Xbox 360 currently banned in Germany, along with other Microsoft products such as Windows 7

Thanks to an ongoing patent law battle Microsoft products including the Xbox 360 and, even more incredibly, Windows 7, are  likely to be banned from sale in Germany.

Now it’s important that companies are held to account for their actions and made to take their responsibilities seriously, but this seems a grotesque over-reaction. Not only will gamers not currently be able to get hold of perhaps the most important console of the current generation but surely now the procurement policies of a lot of businesses will be thrown into turmoil as they can no longer acquire new PCs running the worlds most popular operating system.

Has patent law really become so overbearing that it’s capable of temporarily bringing big chunks of the gaming hobby and the technology business to its knees? I see shades of the legal fight over media copyright here and am forced to repeat what’s quickly becoming a very tired old saw: that technology is currently moving a lot faster than the ability of nation states to keep up with it. Sooner or later, something is going to have to give.

3 Responses to “Xbox 360 Sales Ban in Germany”

  1. Dorkmaster Flek May 2, 2012 at 10:04 am #

    I don’t know about the 360, but when it comes to Windows, I think The Pirate Bay laughs in the face of you silly sales ban. And yes, I think it is justified for German users to pirate Windows if the government refuses to allow it to be sold there.

  2. Scott May 2, 2012 at 10:20 am #

    Is this not further proof that the core principals of Patents are now completely corrupted.

    Saying that I’m currently patenting the Pisslympics.

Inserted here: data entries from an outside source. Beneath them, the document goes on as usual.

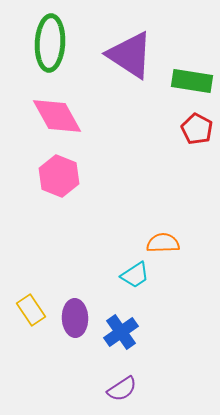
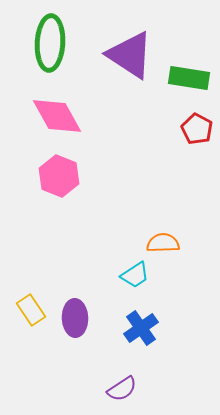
green rectangle: moved 3 px left, 3 px up
blue cross: moved 20 px right, 4 px up
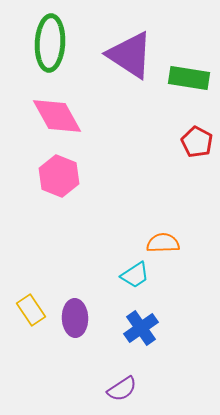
red pentagon: moved 13 px down
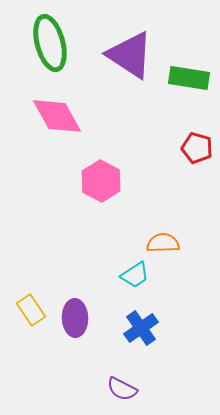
green ellipse: rotated 18 degrees counterclockwise
red pentagon: moved 6 px down; rotated 12 degrees counterclockwise
pink hexagon: moved 42 px right, 5 px down; rotated 6 degrees clockwise
purple semicircle: rotated 60 degrees clockwise
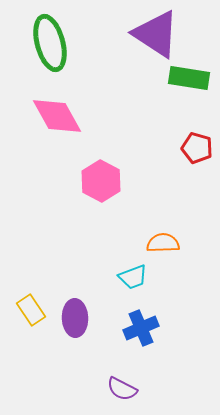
purple triangle: moved 26 px right, 21 px up
cyan trapezoid: moved 2 px left, 2 px down; rotated 12 degrees clockwise
blue cross: rotated 12 degrees clockwise
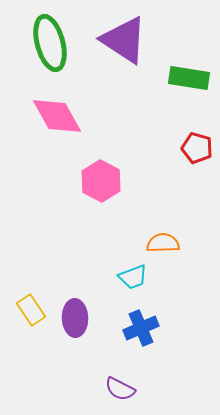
purple triangle: moved 32 px left, 6 px down
purple semicircle: moved 2 px left
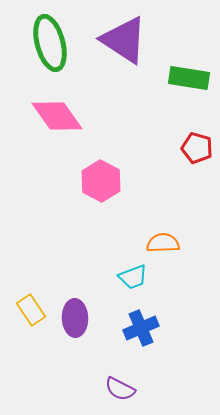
pink diamond: rotated 6 degrees counterclockwise
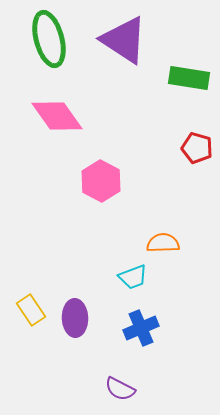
green ellipse: moved 1 px left, 4 px up
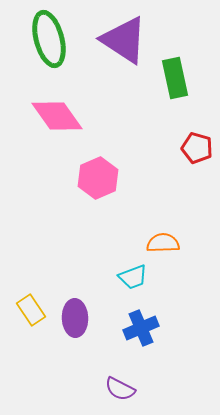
green rectangle: moved 14 px left; rotated 69 degrees clockwise
pink hexagon: moved 3 px left, 3 px up; rotated 9 degrees clockwise
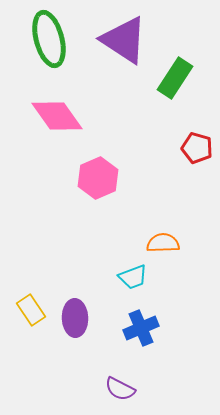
green rectangle: rotated 45 degrees clockwise
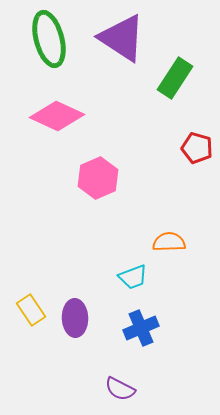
purple triangle: moved 2 px left, 2 px up
pink diamond: rotated 30 degrees counterclockwise
orange semicircle: moved 6 px right, 1 px up
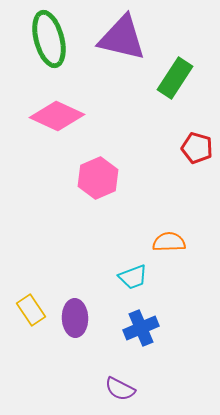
purple triangle: rotated 20 degrees counterclockwise
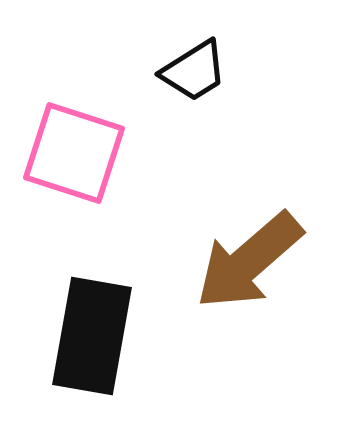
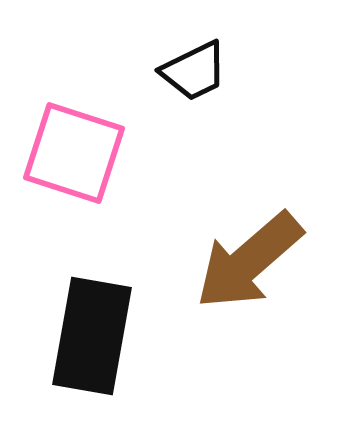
black trapezoid: rotated 6 degrees clockwise
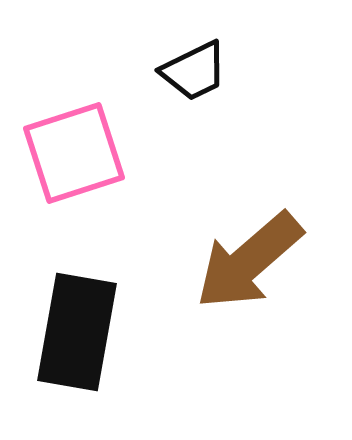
pink square: rotated 36 degrees counterclockwise
black rectangle: moved 15 px left, 4 px up
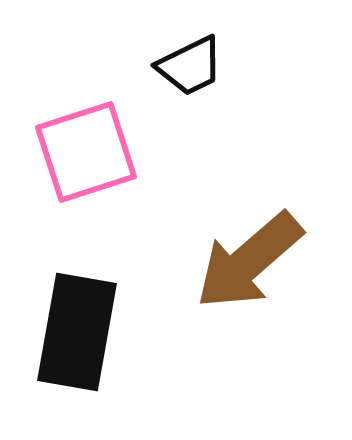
black trapezoid: moved 4 px left, 5 px up
pink square: moved 12 px right, 1 px up
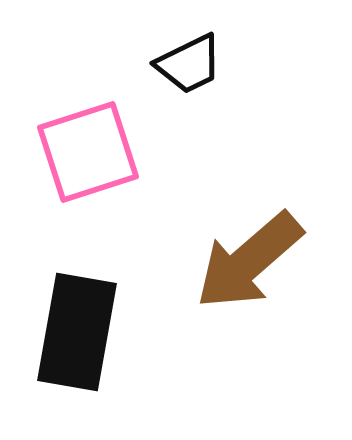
black trapezoid: moved 1 px left, 2 px up
pink square: moved 2 px right
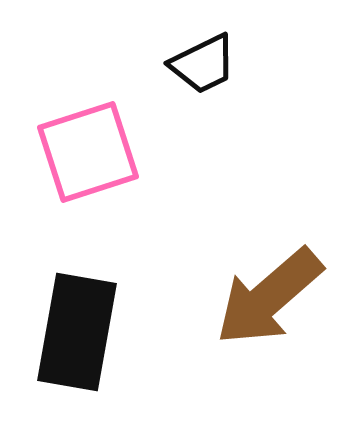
black trapezoid: moved 14 px right
brown arrow: moved 20 px right, 36 px down
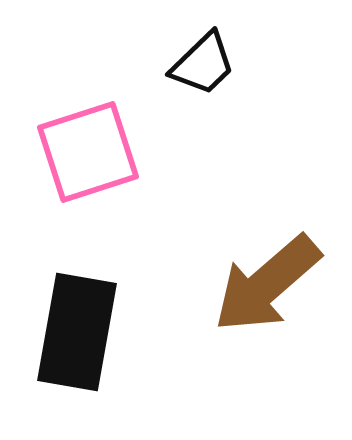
black trapezoid: rotated 18 degrees counterclockwise
brown arrow: moved 2 px left, 13 px up
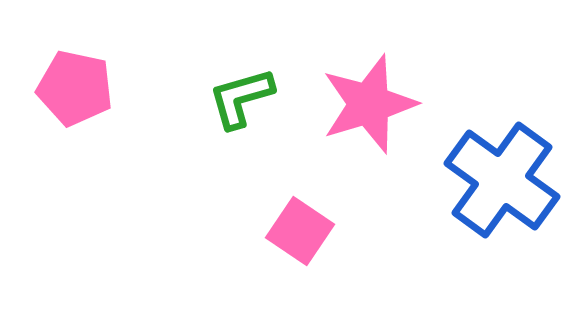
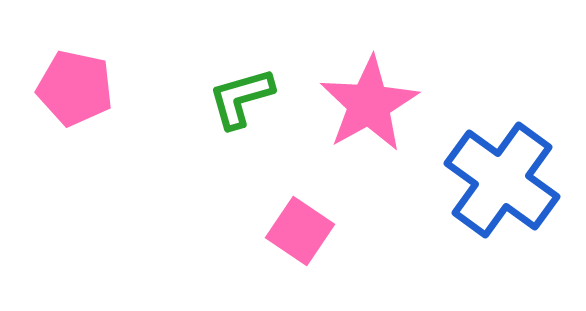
pink star: rotated 12 degrees counterclockwise
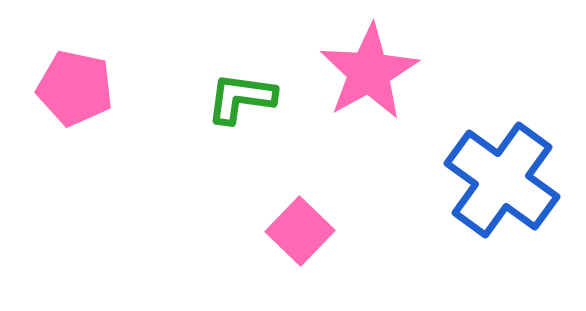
green L-shape: rotated 24 degrees clockwise
pink star: moved 32 px up
pink square: rotated 10 degrees clockwise
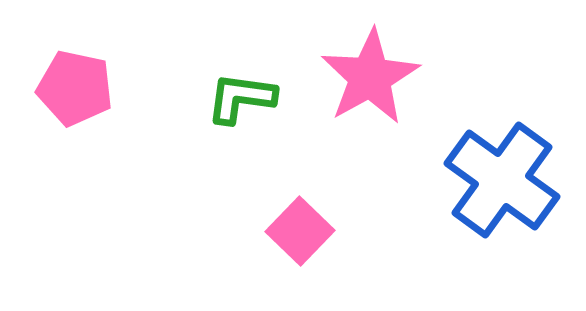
pink star: moved 1 px right, 5 px down
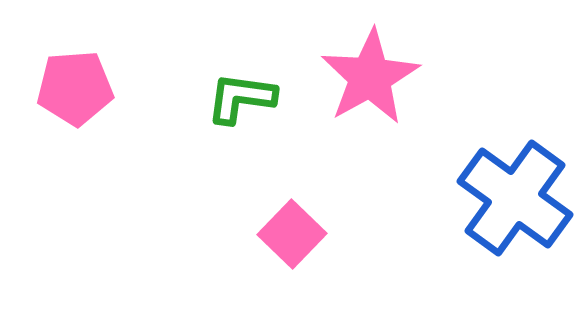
pink pentagon: rotated 16 degrees counterclockwise
blue cross: moved 13 px right, 18 px down
pink square: moved 8 px left, 3 px down
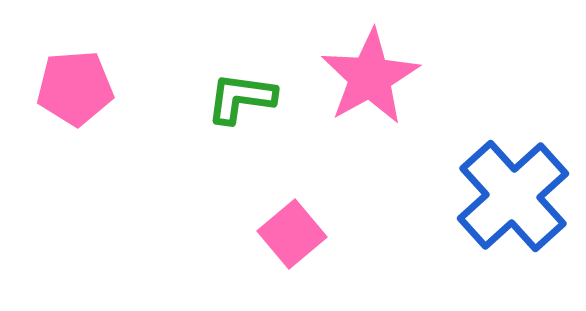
blue cross: moved 2 px left, 2 px up; rotated 12 degrees clockwise
pink square: rotated 6 degrees clockwise
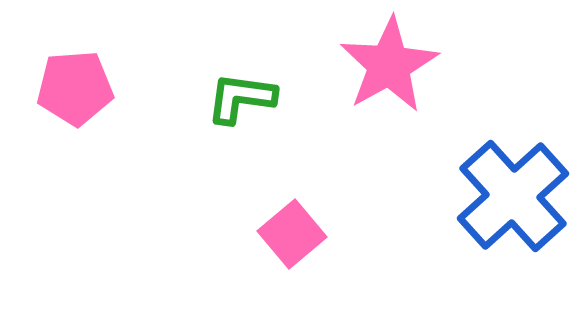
pink star: moved 19 px right, 12 px up
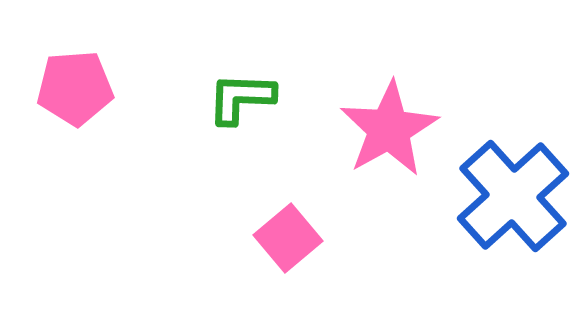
pink star: moved 64 px down
green L-shape: rotated 6 degrees counterclockwise
pink square: moved 4 px left, 4 px down
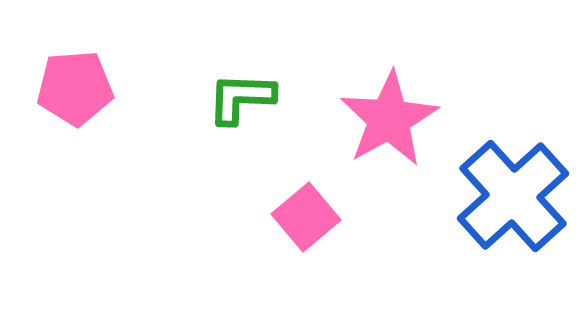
pink star: moved 10 px up
pink square: moved 18 px right, 21 px up
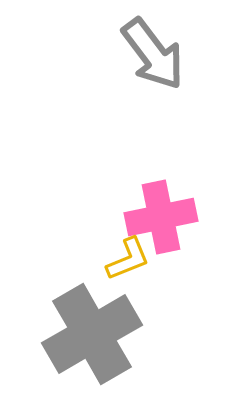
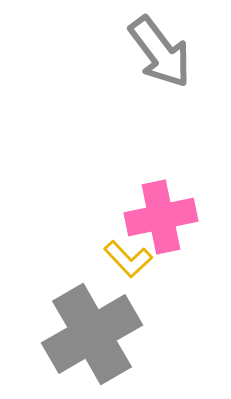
gray arrow: moved 7 px right, 2 px up
yellow L-shape: rotated 69 degrees clockwise
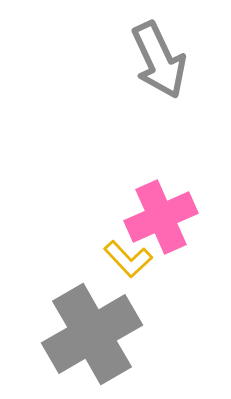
gray arrow: moved 1 px left, 8 px down; rotated 12 degrees clockwise
pink cross: rotated 12 degrees counterclockwise
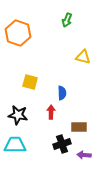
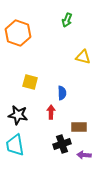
cyan trapezoid: rotated 100 degrees counterclockwise
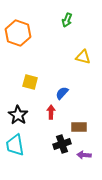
blue semicircle: rotated 136 degrees counterclockwise
black star: rotated 24 degrees clockwise
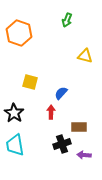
orange hexagon: moved 1 px right
yellow triangle: moved 2 px right, 1 px up
blue semicircle: moved 1 px left
black star: moved 4 px left, 2 px up
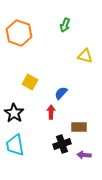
green arrow: moved 2 px left, 5 px down
yellow square: rotated 14 degrees clockwise
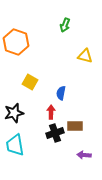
orange hexagon: moved 3 px left, 9 px down
blue semicircle: rotated 32 degrees counterclockwise
black star: rotated 24 degrees clockwise
brown rectangle: moved 4 px left, 1 px up
black cross: moved 7 px left, 11 px up
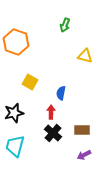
brown rectangle: moved 7 px right, 4 px down
black cross: moved 2 px left; rotated 30 degrees counterclockwise
cyan trapezoid: moved 1 px down; rotated 25 degrees clockwise
purple arrow: rotated 32 degrees counterclockwise
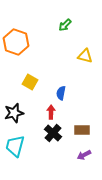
green arrow: rotated 24 degrees clockwise
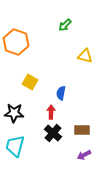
black star: rotated 18 degrees clockwise
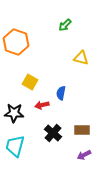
yellow triangle: moved 4 px left, 2 px down
red arrow: moved 9 px left, 7 px up; rotated 104 degrees counterclockwise
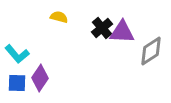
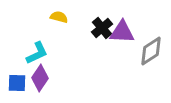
cyan L-shape: moved 20 px right, 1 px up; rotated 75 degrees counterclockwise
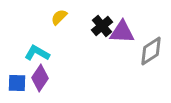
yellow semicircle: rotated 60 degrees counterclockwise
black cross: moved 2 px up
cyan L-shape: rotated 125 degrees counterclockwise
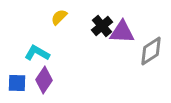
purple diamond: moved 4 px right, 2 px down
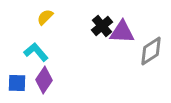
yellow semicircle: moved 14 px left
cyan L-shape: moved 1 px left, 1 px up; rotated 20 degrees clockwise
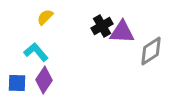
black cross: rotated 10 degrees clockwise
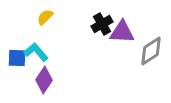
black cross: moved 2 px up
blue square: moved 25 px up
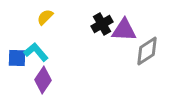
purple triangle: moved 2 px right, 2 px up
gray diamond: moved 4 px left
purple diamond: moved 1 px left
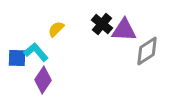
yellow semicircle: moved 11 px right, 12 px down
black cross: rotated 20 degrees counterclockwise
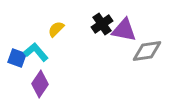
black cross: rotated 15 degrees clockwise
purple triangle: rotated 8 degrees clockwise
gray diamond: rotated 24 degrees clockwise
blue square: rotated 18 degrees clockwise
purple diamond: moved 3 px left, 4 px down
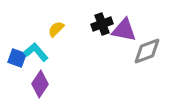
black cross: rotated 15 degrees clockwise
gray diamond: rotated 12 degrees counterclockwise
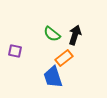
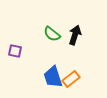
orange rectangle: moved 7 px right, 21 px down
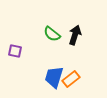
blue trapezoid: moved 1 px right; rotated 35 degrees clockwise
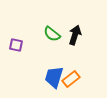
purple square: moved 1 px right, 6 px up
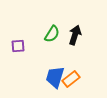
green semicircle: rotated 96 degrees counterclockwise
purple square: moved 2 px right, 1 px down; rotated 16 degrees counterclockwise
blue trapezoid: moved 1 px right
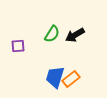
black arrow: rotated 138 degrees counterclockwise
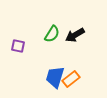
purple square: rotated 16 degrees clockwise
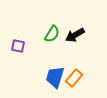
orange rectangle: moved 3 px right, 1 px up; rotated 12 degrees counterclockwise
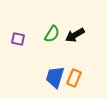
purple square: moved 7 px up
orange rectangle: rotated 18 degrees counterclockwise
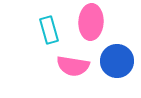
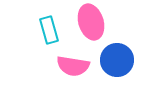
pink ellipse: rotated 20 degrees counterclockwise
blue circle: moved 1 px up
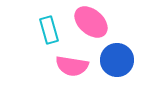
pink ellipse: rotated 32 degrees counterclockwise
pink semicircle: moved 1 px left
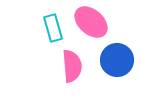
cyan rectangle: moved 4 px right, 2 px up
pink semicircle: rotated 104 degrees counterclockwise
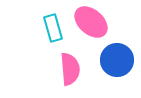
pink semicircle: moved 2 px left, 3 px down
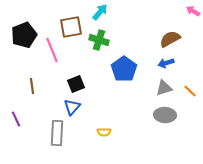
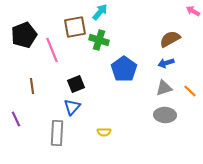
brown square: moved 4 px right
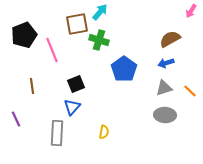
pink arrow: moved 2 px left; rotated 88 degrees counterclockwise
brown square: moved 2 px right, 3 px up
yellow semicircle: rotated 80 degrees counterclockwise
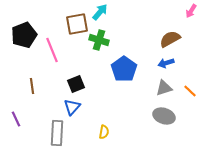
gray ellipse: moved 1 px left, 1 px down; rotated 15 degrees clockwise
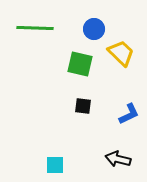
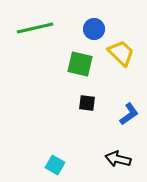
green line: rotated 15 degrees counterclockwise
black square: moved 4 px right, 3 px up
blue L-shape: rotated 10 degrees counterclockwise
cyan square: rotated 30 degrees clockwise
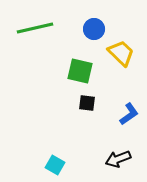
green square: moved 7 px down
black arrow: rotated 35 degrees counterclockwise
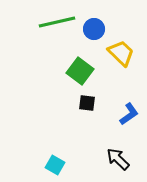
green line: moved 22 px right, 6 px up
green square: rotated 24 degrees clockwise
black arrow: rotated 65 degrees clockwise
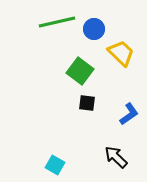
black arrow: moved 2 px left, 2 px up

  3. fring May 2, 2012 at 11:52 am #

    The weirdest thing is that, as I understand it, this entire lawsuit is based off some patents that Motorola registered as being required for, like wifi or something, and which they are required to license to anybody who wants it for some “reasonable” amount (it’s called FRAND). There’s hundreds to thousands of patents like this that companies all pull together and agree that if you license them then everybody gets, like a couple tenths of a cent per patent they contributed and you can use the technology. Except Motorola wants multiple percent (instead of cents) of the products and they’ve managed to convince Germany that this is reasonable. In the meantime, the EU is preparing this massive investigation into the practice and are probably going to end up fining Motorola massive amounts of money for being ridiculous. So, there should be a positive ending to this.